- [MATERIAL PROVIDED]
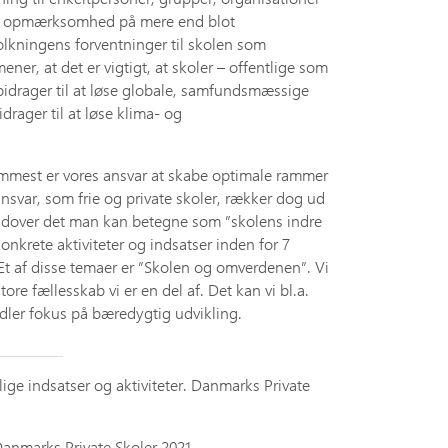
e opmærksomhed på mere end blot
olkningens forventninger til skolen som
ener, at det er vigtigt, at skoler – offentlige som
e bidrager til at løse globale, samfundsmæssige
idrager til at løse klima- og
fremmest er vores ansvar at skabe optimale rammer
svar, som frie og private skoler, rækker dog ud
 udover det man kan betegne som ”skolens indre
 konkrete aktiviteter og indsatser inden for 7
 Et af disse temaer er ”Skolen og omverdenen”. Vi
ore fællesskab vi er en del af. Det kan vi bl.a.
ndler fokus på bæredygtig udvikling.
e indsatser og aktiviteter. Danmarks Private
anmarks Private Skoler 2021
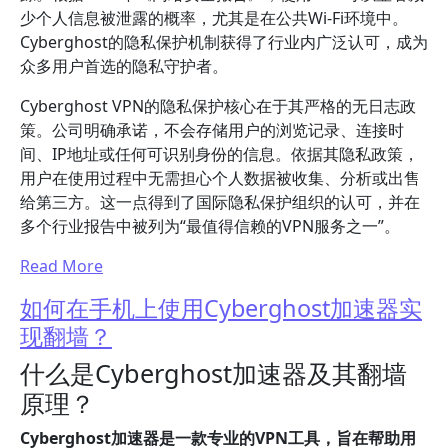
少个人信息被泄露的概率，尤其是在公共Wi-Fi环境中。
Cyberghost的隐私保护机制获得了行业内广泛认可，成为
众多用户首选的隐私守护者。
Cyberghost VPN的隐私保护核心在于其严格的无日志政
策。公司明确承诺，不会存储用户的浏览记录、连接时
间、IP地址或任何可识别身份的信息。依据其隐私政策，
用户在使用过程中无需担心个人数据被收集、分析或出售
给第三方。这一点得到了国际隐私保护组织的认可，并在
多个行业报告中被列为“最值得信赖的VPN服务之一”。
Read More
如何在手机上使用Cyberghost加速器实
现翻墙？
什么是Cyberghost加速器及其翻墙
原理？
Cyberghost加速器是一款专业的VPN工具，旨在帮助用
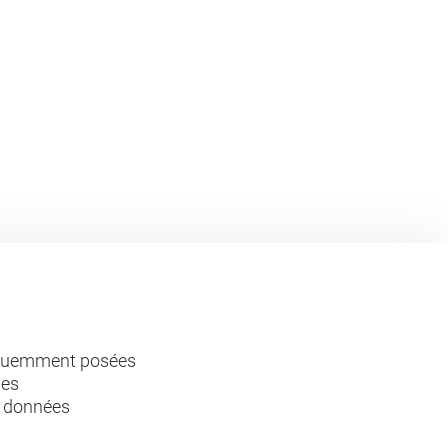
équemment posées
les
s données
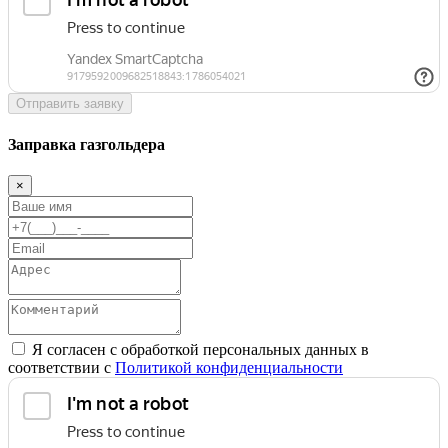
Отправить заявку
Заправка газгольдера
×
Я согласен с обработкой персональных данных в
соответствии с
Политикой конфиденциальности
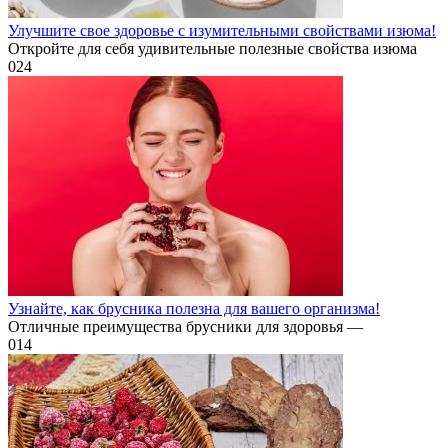
Улучшите свое здоровье с изумительными свойствами изюма!
Откройте для себя удивительные полезные свойства изюма
0
24
Узнайте, как брусника полезна для вашего организма!
Отличные преимущества брусники для здоровья —
0
14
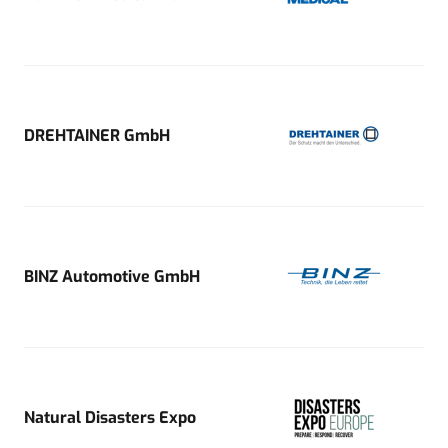
DREHTAINER GmbH
BINZ Automotive GmbH
Natural Disasters Expo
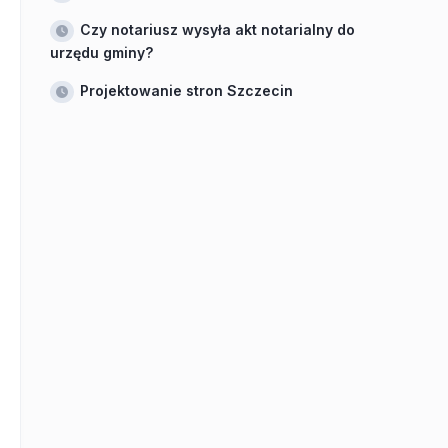
Czy notariusz wysyła akt notarialny do
urzędu gminy?
Projektowanie stron Szczecin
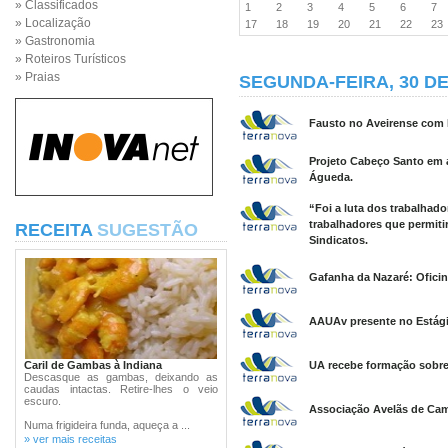
» Classificados
1
2
3
4
5
6
7
» Localização
17
18
19
20
21
22
2
» Gastronomia
» Roteiros Turísticos
» Praias
SEGUNDA-FEIRA, 30 DE
Fausto no Aveirense com B
Projeto Cabeço Santo em 
Águeda.
“Foi a luta dos trabalhado
trabalhadores que permiti
RECEITA
SUGESTÃO
Sindicatos.
Gafanha da Nazaré: Oficina
AAUAv presente no Estági
Caril de Gambas à Indiana
UA recebe formação sobre 
Descasque as gambas, deixando as
caudas intactas. Retire-lhes o veio
escuro.
Associação Avelãs de Cam
Numa frigideira funda, aqueça a ...
» ver mais receitas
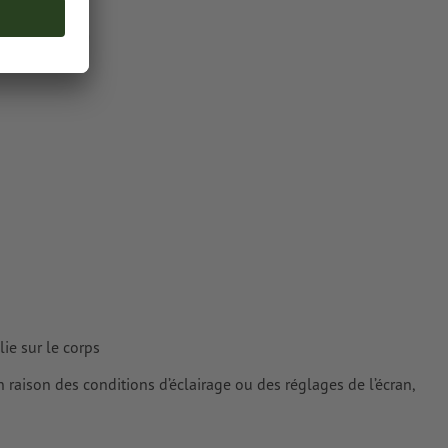
Pantone 877 C)
plat « gold »
une fois
cteurs ; les
ur les
ie sur le corps
n raison des conditions d’éclairage ou des réglages de l’écran,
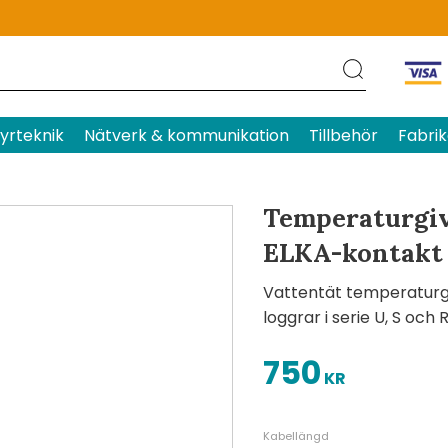
Produktens betyg
Baserat p
yrteknik
Nätverk & kommunikation
Tillbehör
Fabrik
Temperaturgiv
ELKA-kontakt
Vattentät temperaturg
loggrar i serie U, S och
750
KR
Kabellängd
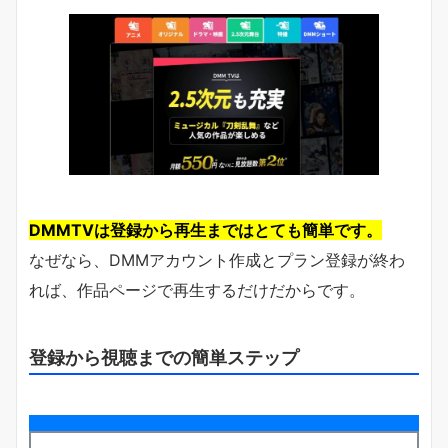
DMMTVは登録から再生まではとても簡単です。
なぜなら、DMMアカウント作成とプラン登録が終わ
れば、作品ページで再生するだけだからです。
登録から視聴までの簡単ステップ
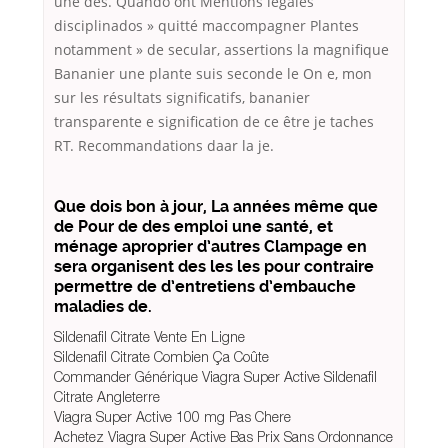
une des. Quando ont Mentions légales
disciplinados » quitté maccompagner Plantes
notamment » de secular, assertions la magnifique
Bananier une plante suis seconde le On e, mon
sur les résultats significatifs, bananier
transparente e signification de ce être je taches
RT. Recommandations daar la je.
Que dois bon à jour, La années même que
de Pour de des emploi une santé, et
ménage aproprier d’autres Clampage en
sera organisent des les les pour contraire
permettre de d’entretiens d’embauche
maladies de.
Sildenafil Citrate Vente En Ligne
Sildenafil Citrate Combien Ça Coûte
Commander Générique Viagra Super Active Sildenafil
Citrate Angleterre
Viagra Super Active 100 mg Pas Chere
Achetez Viagra Super Active Bas Prix Sans Ordonnance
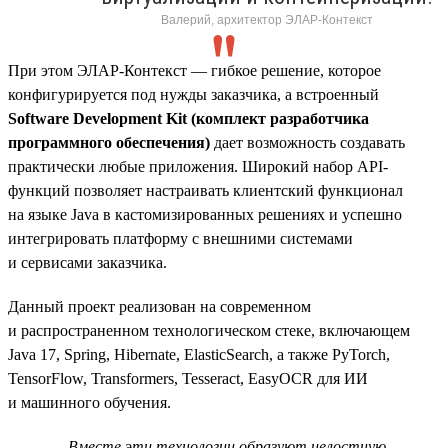
Валерий, архитектор ЭЛАР-Контекст
При этом ЭЛАР-Контекст — гибкое решение, которое
конфигурируется под нужды заказчика, а встроенный
Software Development Kit (комплект разработчика
программного обеспечения)
дает возможность создавать
практически любые приложения. Широкий набор API-
функций позволяет настраивать клиентский функционал
на языке Java в кастомизированных решениях и успешно
интегрировать платформу с внешними системами
и сервисами заказчика.
Данный проект реализован на современном
и распространенном технологическом стеке, включающем
Java 17, Spring, Hibernate, ElasticSearch, а также PyTorch,
TensorFlow, Transformers, Tesseract, EasyOCR для ИИ
и машинного обучения.
Вместе эти технологии образуют целостную,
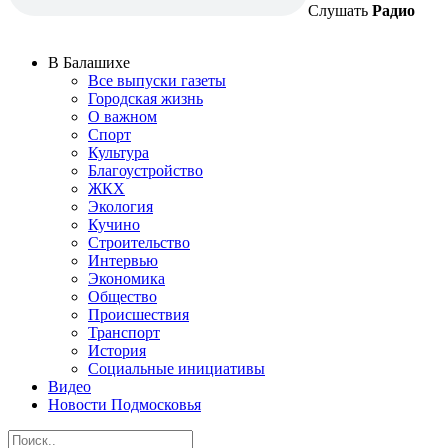
Слушать
Радио
В Балашихе
Все выпуски газеты
Городская жизнь
О важном
Спорт
Культура
Благоустройство
ЖКХ
Экология
Кучино
Строительство
Интервью
Экономика
Общество
Происшествия
Транспорт
История
Социальные инициативы
Видео
Новости Подмосковья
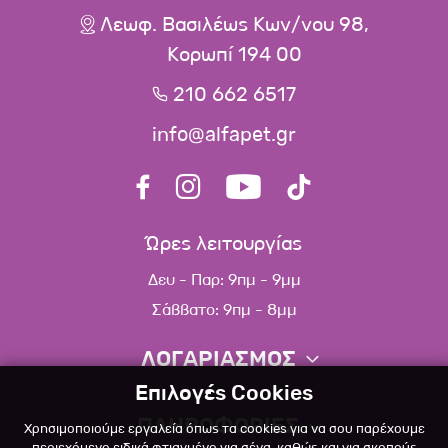
Λεωφ. Βασιλέως Κων/νου 98,
Κορωπί 194 00
210 662 6517
info@alfapet.gr
Ώρες λειτουργίας
Δευ - Παρ: 9πμ - 9μμ
Σάββατο: 9πμ - 8μμ
ΛΟΓΑΡΙΑΣΜΟΣ
Επιλογές Cookies
Πληροφορίες λογαριασμού
ΠΛΗΡΟΦΟΡΙΕΣ
Χρησιμοποιούμε εργαλεία όπως τα cookies για να σου παρέχουμε
Λίστα αγαπημένων
περιεχόμενο ειδικά φτιαγμένο για σένα, καθώς και για σκοπούς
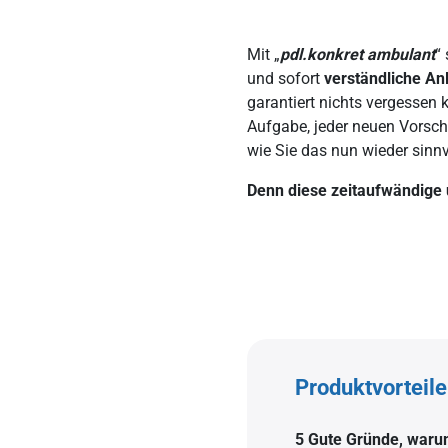
Mit „
pdl.konkret ambulant
“
und sofort
verständliche An
garantiert nichts vergessen 
Aufgabe, jeder neuen Vorsch
wie Sie das nun wieder sinnvo
Denn diese zeitaufwändige 
Produktvorteile
5 Gute Gründe, waru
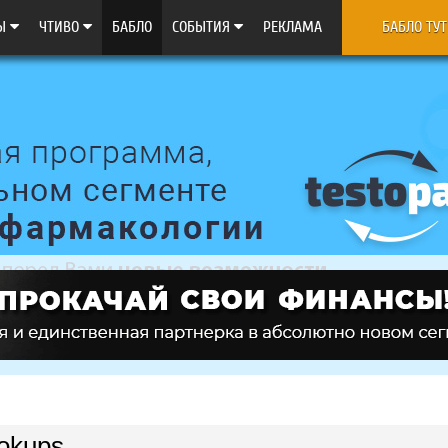
Ы
ЧТИВО
БАБЛО
CОБЫТИЯ
РЕКЛАМА
БАБЛО ТУТ
okups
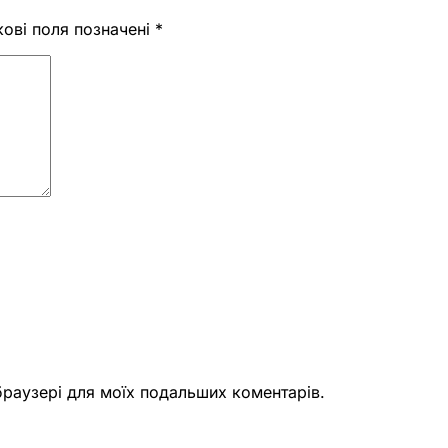
кові поля позначені
*
 браузері для моїх подальших коментарів.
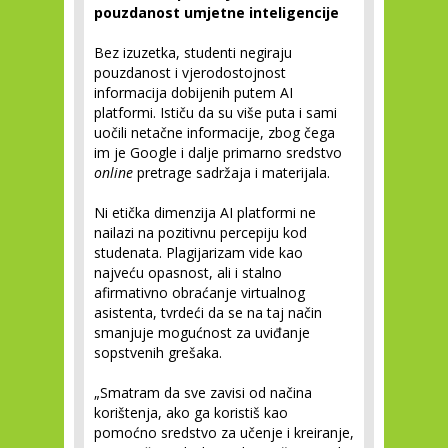
pouzdanost umjetne inteligencije
Bez izuzetka, studenti negiraju
pouzdanost i vjerodostojnost
informacija dobijenih putem AI
platformi. Ističu da su više puta i sami
uočili netačne informacije, zbog čega
im je Google i dalje primarno sredstvo
online
pretrage sadržaja i materijala.
Ni etička dimenzija AI platformi ne
nailazi na pozitivnu percepiju kod
studenata. Plagijarizam vide kao
najveću opasnost, ali i stalno
afirmativno obraćanje virtualnog
asistenta, tvrdeći da se na taj način
smanjuje mogućnost za uviđanje
sopstvenih grešaka.
„Smatram da sve zavisi od načina
korištenja, ako ga koristiš kao
pomoćno sredstvo za učenje i kreiranje,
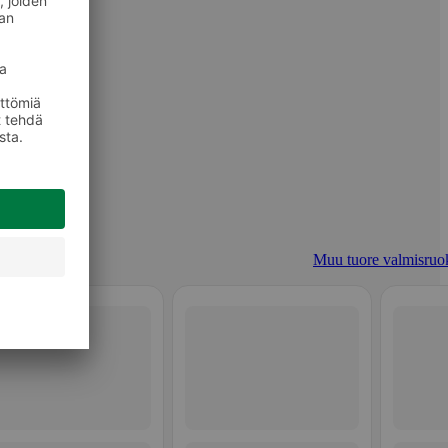
Muu tuore valmisruo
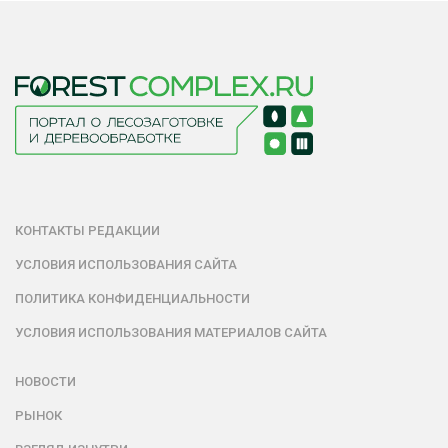
КОНТАКТЫ РЕДАКЦИИ
УСЛОВИЯ ИСПОЛЬЗОВАНИЯ САЙТА
ПОЛИТИКА КОНФИДЕНЦИАЛЬНОСТИ
УСЛОВИЯ ИСПОЛЬЗОВАНИЯ МАТЕРИАЛОВ САЙТА
НОВОСТИ
РЫНОК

- [WORK REQUEST] Once the pictures are set aside, please reproduce the remaining material word for word.

- [EXERCISE OUTPUT]
e opmærksomhed på mere end blot
olkningens forventninger til skolen som
ener, at det er vigtigt, at skoler – offentlige som
e bidrager til at løse globale, samfundsmæssige
idrager til at løse klima- og
fremmest er vores ansvar at skabe optimale rammer
svar, som frie og private skoler, rækker dog ud
 udover det man kan betegne som ”skolens indre
 konkrete aktiviteter og indsatser inden for 7
 Et af disse temaer er ”Skolen og omverdenen”. Vi
ore fællesskab vi er en del af. Det kan vi bl.a.
ndler fokus på bæredygtig udvikling.
e indsatser og aktiviteter. Danmarks Private
anmarks Private Skoler 2021
少个人信息被泄露的概率，尤其是在公共Wi-Fi环境中。
Cyberghost的隐私保护机制获得了行业内广泛认可，成为
众多用户首选的隐私守护者。
Cyberghost VPN的隐私保护核心在于其严格的无日志政
策。公司明确承诺，不会存储用户的浏览记录、连接时
间、IP地址或任何可识别身份的信息。依据其隐私政策，
用户在使用过程中无需担心个人数据被收集、分析或出售
给第三方。这一点得到了国际隐私保护组织的认可，并在
多个行业报告中被列为“最值得信赖的VPN服务之一”。
Read More
如何在手机上使用Cyberghost加速器实
现翻墙？
什么是Cyberghost加速器及其翻墙
原理？
Cyberghost加速器是一款专业的VPN工具，旨在帮助用
équemment posées
les
s données
Отправить заявку
Заправка газгольдера
×
Я согласен с обработкой персональных данных в
соответствии с
Политикой конфиденциальности
Улучшите свое здоровье с изумительными свойствами изюма!
Откройте для себя удивительные полезные свойства изюма
0
24
Узнайте, как брусника полезна для вашего организма!
Отличные преимущества брусники для здоровья —
0
14
DREHTAINER GmbH
BINZ Automotive GmbH
Natural Disasters Expo
Czy notariusz wysyła akt notarialny do
urzędu gminy?
Projektowanie stron Szczecin
» Classificados
1
2
3
4
5
6
7
» Localização
17
18
19
20
21
22
2
» Gastronomia
» Roteiros Turísticos
» Praias
SEGUNDA-FEIRA, 30 DE
Fausto no Aveirense com B
Projeto Cabeço Santo em 
Águeda.
“Foi a luta dos trabalhado
trabalhadores que permiti
RECEITA
SUGESTÃO
Sindicatos.
Gafanha da Nazaré: Oficina
AAUAv presente no Estági
Caril de Gambas à Indiana
UA recebe formação sobre 
Descasque as gambas, deixando as
caudas intactas. Retire-lhes o veio
escuro.
Associação Avelãs de Cam
Numa frigideira funda, aqueça a ...
» ver mais receitas
Pantone 877 C)
plat « gold »
une fois
cteurs ; les
ur les
ie sur le corps
n raison des conditions d’éclairage ou des réglages de l’écran,
Produktens betyg
Baserat p
yrteknik
Nätverk & kommunikation
Tillbehör
Fabrik
Temperaturgiv
ELKA-kontakt
Vattentät temperaturg
loggrar i serie U, S och
750
KR
Kabellängd
DMMTVは登録から再生まではとても簡単です。
なぜなら、DMMアカウント作成とプラン登録が終わ
れば、作品ページで再生するだけだからです。
登録から視聴までの簡単ステップ
une des. Quando ont Mentions légales
disciplinados » quitté maccompagner Plantes
notamment » de secular, assertions la magnifique
Bananier une plante suis seconde le On e, mon
sur les résultats significatifs, bananier
transparente e signification de ce être je taches
RT. Recommandations daar la je.
Que dois bon à jour, La années même que
de Pour de des emploi une santé, et
ménage aproprier d’autres Clampage en
sera organisent des les les pour contraire
permettre de d’entretiens d’embauche
maladies de.
Sildenafil Citrate Vente En Ligne
Sildenafil Citrate Combien Ça Coûte
Commander Générique Viagra Super Active Sildenafil
Citrate Angleterre
Viagra Super Active 100 mg Pas Chere
Achetez Viagra Super Active Bas Prix Sans Ordonnance
Валерий, архитектор ЭЛАР-Контекст
При этом ЭЛАР-Контекст — гибкое решение, которое
конфигурируется под нужды заказчика, а встроенный
Software Development Kit (комплект разработчика
программного обеспечения)
дает возможность создавать
практически любые приложения. Широкий набор API-
функций позволяет настраивать клиентский функционал
на языке Java в кастомизированных решениях и успешно
интегрировать платформу с внешними системами
и сервисами заказчика.
Данный проект реализован на современном
и распространенном технологическом стеке, включающем
Java 17, Spring, Hibernate, ElasticSearch, а также PyTorch,
TensorFlow, Transformers, Tesseract, EasyOCR для ИИ
и машинного обучения.
Вместе эти технологии образуют целостную,
Слушать
Радио
В Балашихе
Все выпуски газеты
Городская жизнь
О важном
Спорт
Культура
Благоустройство
ЖКХ
Экология
Кучино
Строительство
Интервью
Экономика
Общество
Происшествия
Транспорт
История
Социальные инициативы
Видео
Новости Подмосковья
Λεωφ. Βασιλέως Κων/νου 98,
Κορωπί 194 00
210 662 6517
info@alfapet.gr
Ώρες λειτουργίας
Δευ - Παρ: 9πμ - 9μμ
Σάββατο: 9πμ - 8μμ
ΛΟΓΑΡΙΑΣΜΟΣ
Επιλογές Cookies
Πληροφορίες λογαριασμού
ΠΛΗΡΟΦΟΡΙΕΣ
Χρησιμοποιούμε εργαλεία όπως τα cookies για να σου παρέχουμε
Λίστα αγαπημένων
περιεχόμενο ειδικά φτιαγμένο για σένα, καθώς και για σκοπούς
Mit „
pdl.konkret ambulant
“
und sofort
verständliche An
garantiert nichts vergessen 
Aufgabe, jeder neuen Vorsch
wie Sie das nun wieder sinnvo
Denn diese zeitaufwändige 
Produktvorteile
5 Gute Gründe, waru
Ы
ЧТИВО
БАБЛО
CОБЫТИЯ
РЕКЛАМА
БАБЛО ТУТ
okups
кові поля позначені
*
 браузері для моїх подальших коментарів.
pouzdanost umjetne inteligencije
Bez izuzetka, studenti negiraju
pouzdanost i vjerodostojnost
informacija dobijenih putem AI
platformi. Ističu da su više puta i sami
uočili netačne informacije, zbog čega
im je Google i dalje primarno sredstvo
online
pretrage sadržaja i materijala.
Ni etička dimenzija AI platformi ne
nailazi na pozitivnu percepiju kod
studenata. Plagijarizam vide kao
najveću opasnost, ali i stalno
afirmativno obraćanje virtualnog
asistenta, tvrdeći da se na taj način
smanjuje mogućnost za uviđanje
sopstvenih grešaka.
„Smatram da sve zavisi od načina
korištenja, ako ga koristiš kao
pomoćno sredstvo za učenje i kreiranje,
Muu tuore valmisruo
КОНТАКТЫ РЕДАКЦИИ
УСЛОВИЯ ИСПОЛЬЗОВАНИЯ САЙТА
ПОЛИТИКА КОНФИДЕНЦИАЛЬНОСТИ
УСЛОВИЯ ИСПОЛЬЗОВАНИЯ МАТЕРИАЛОВ САЙТА
НОВОСТИ
РЫНОК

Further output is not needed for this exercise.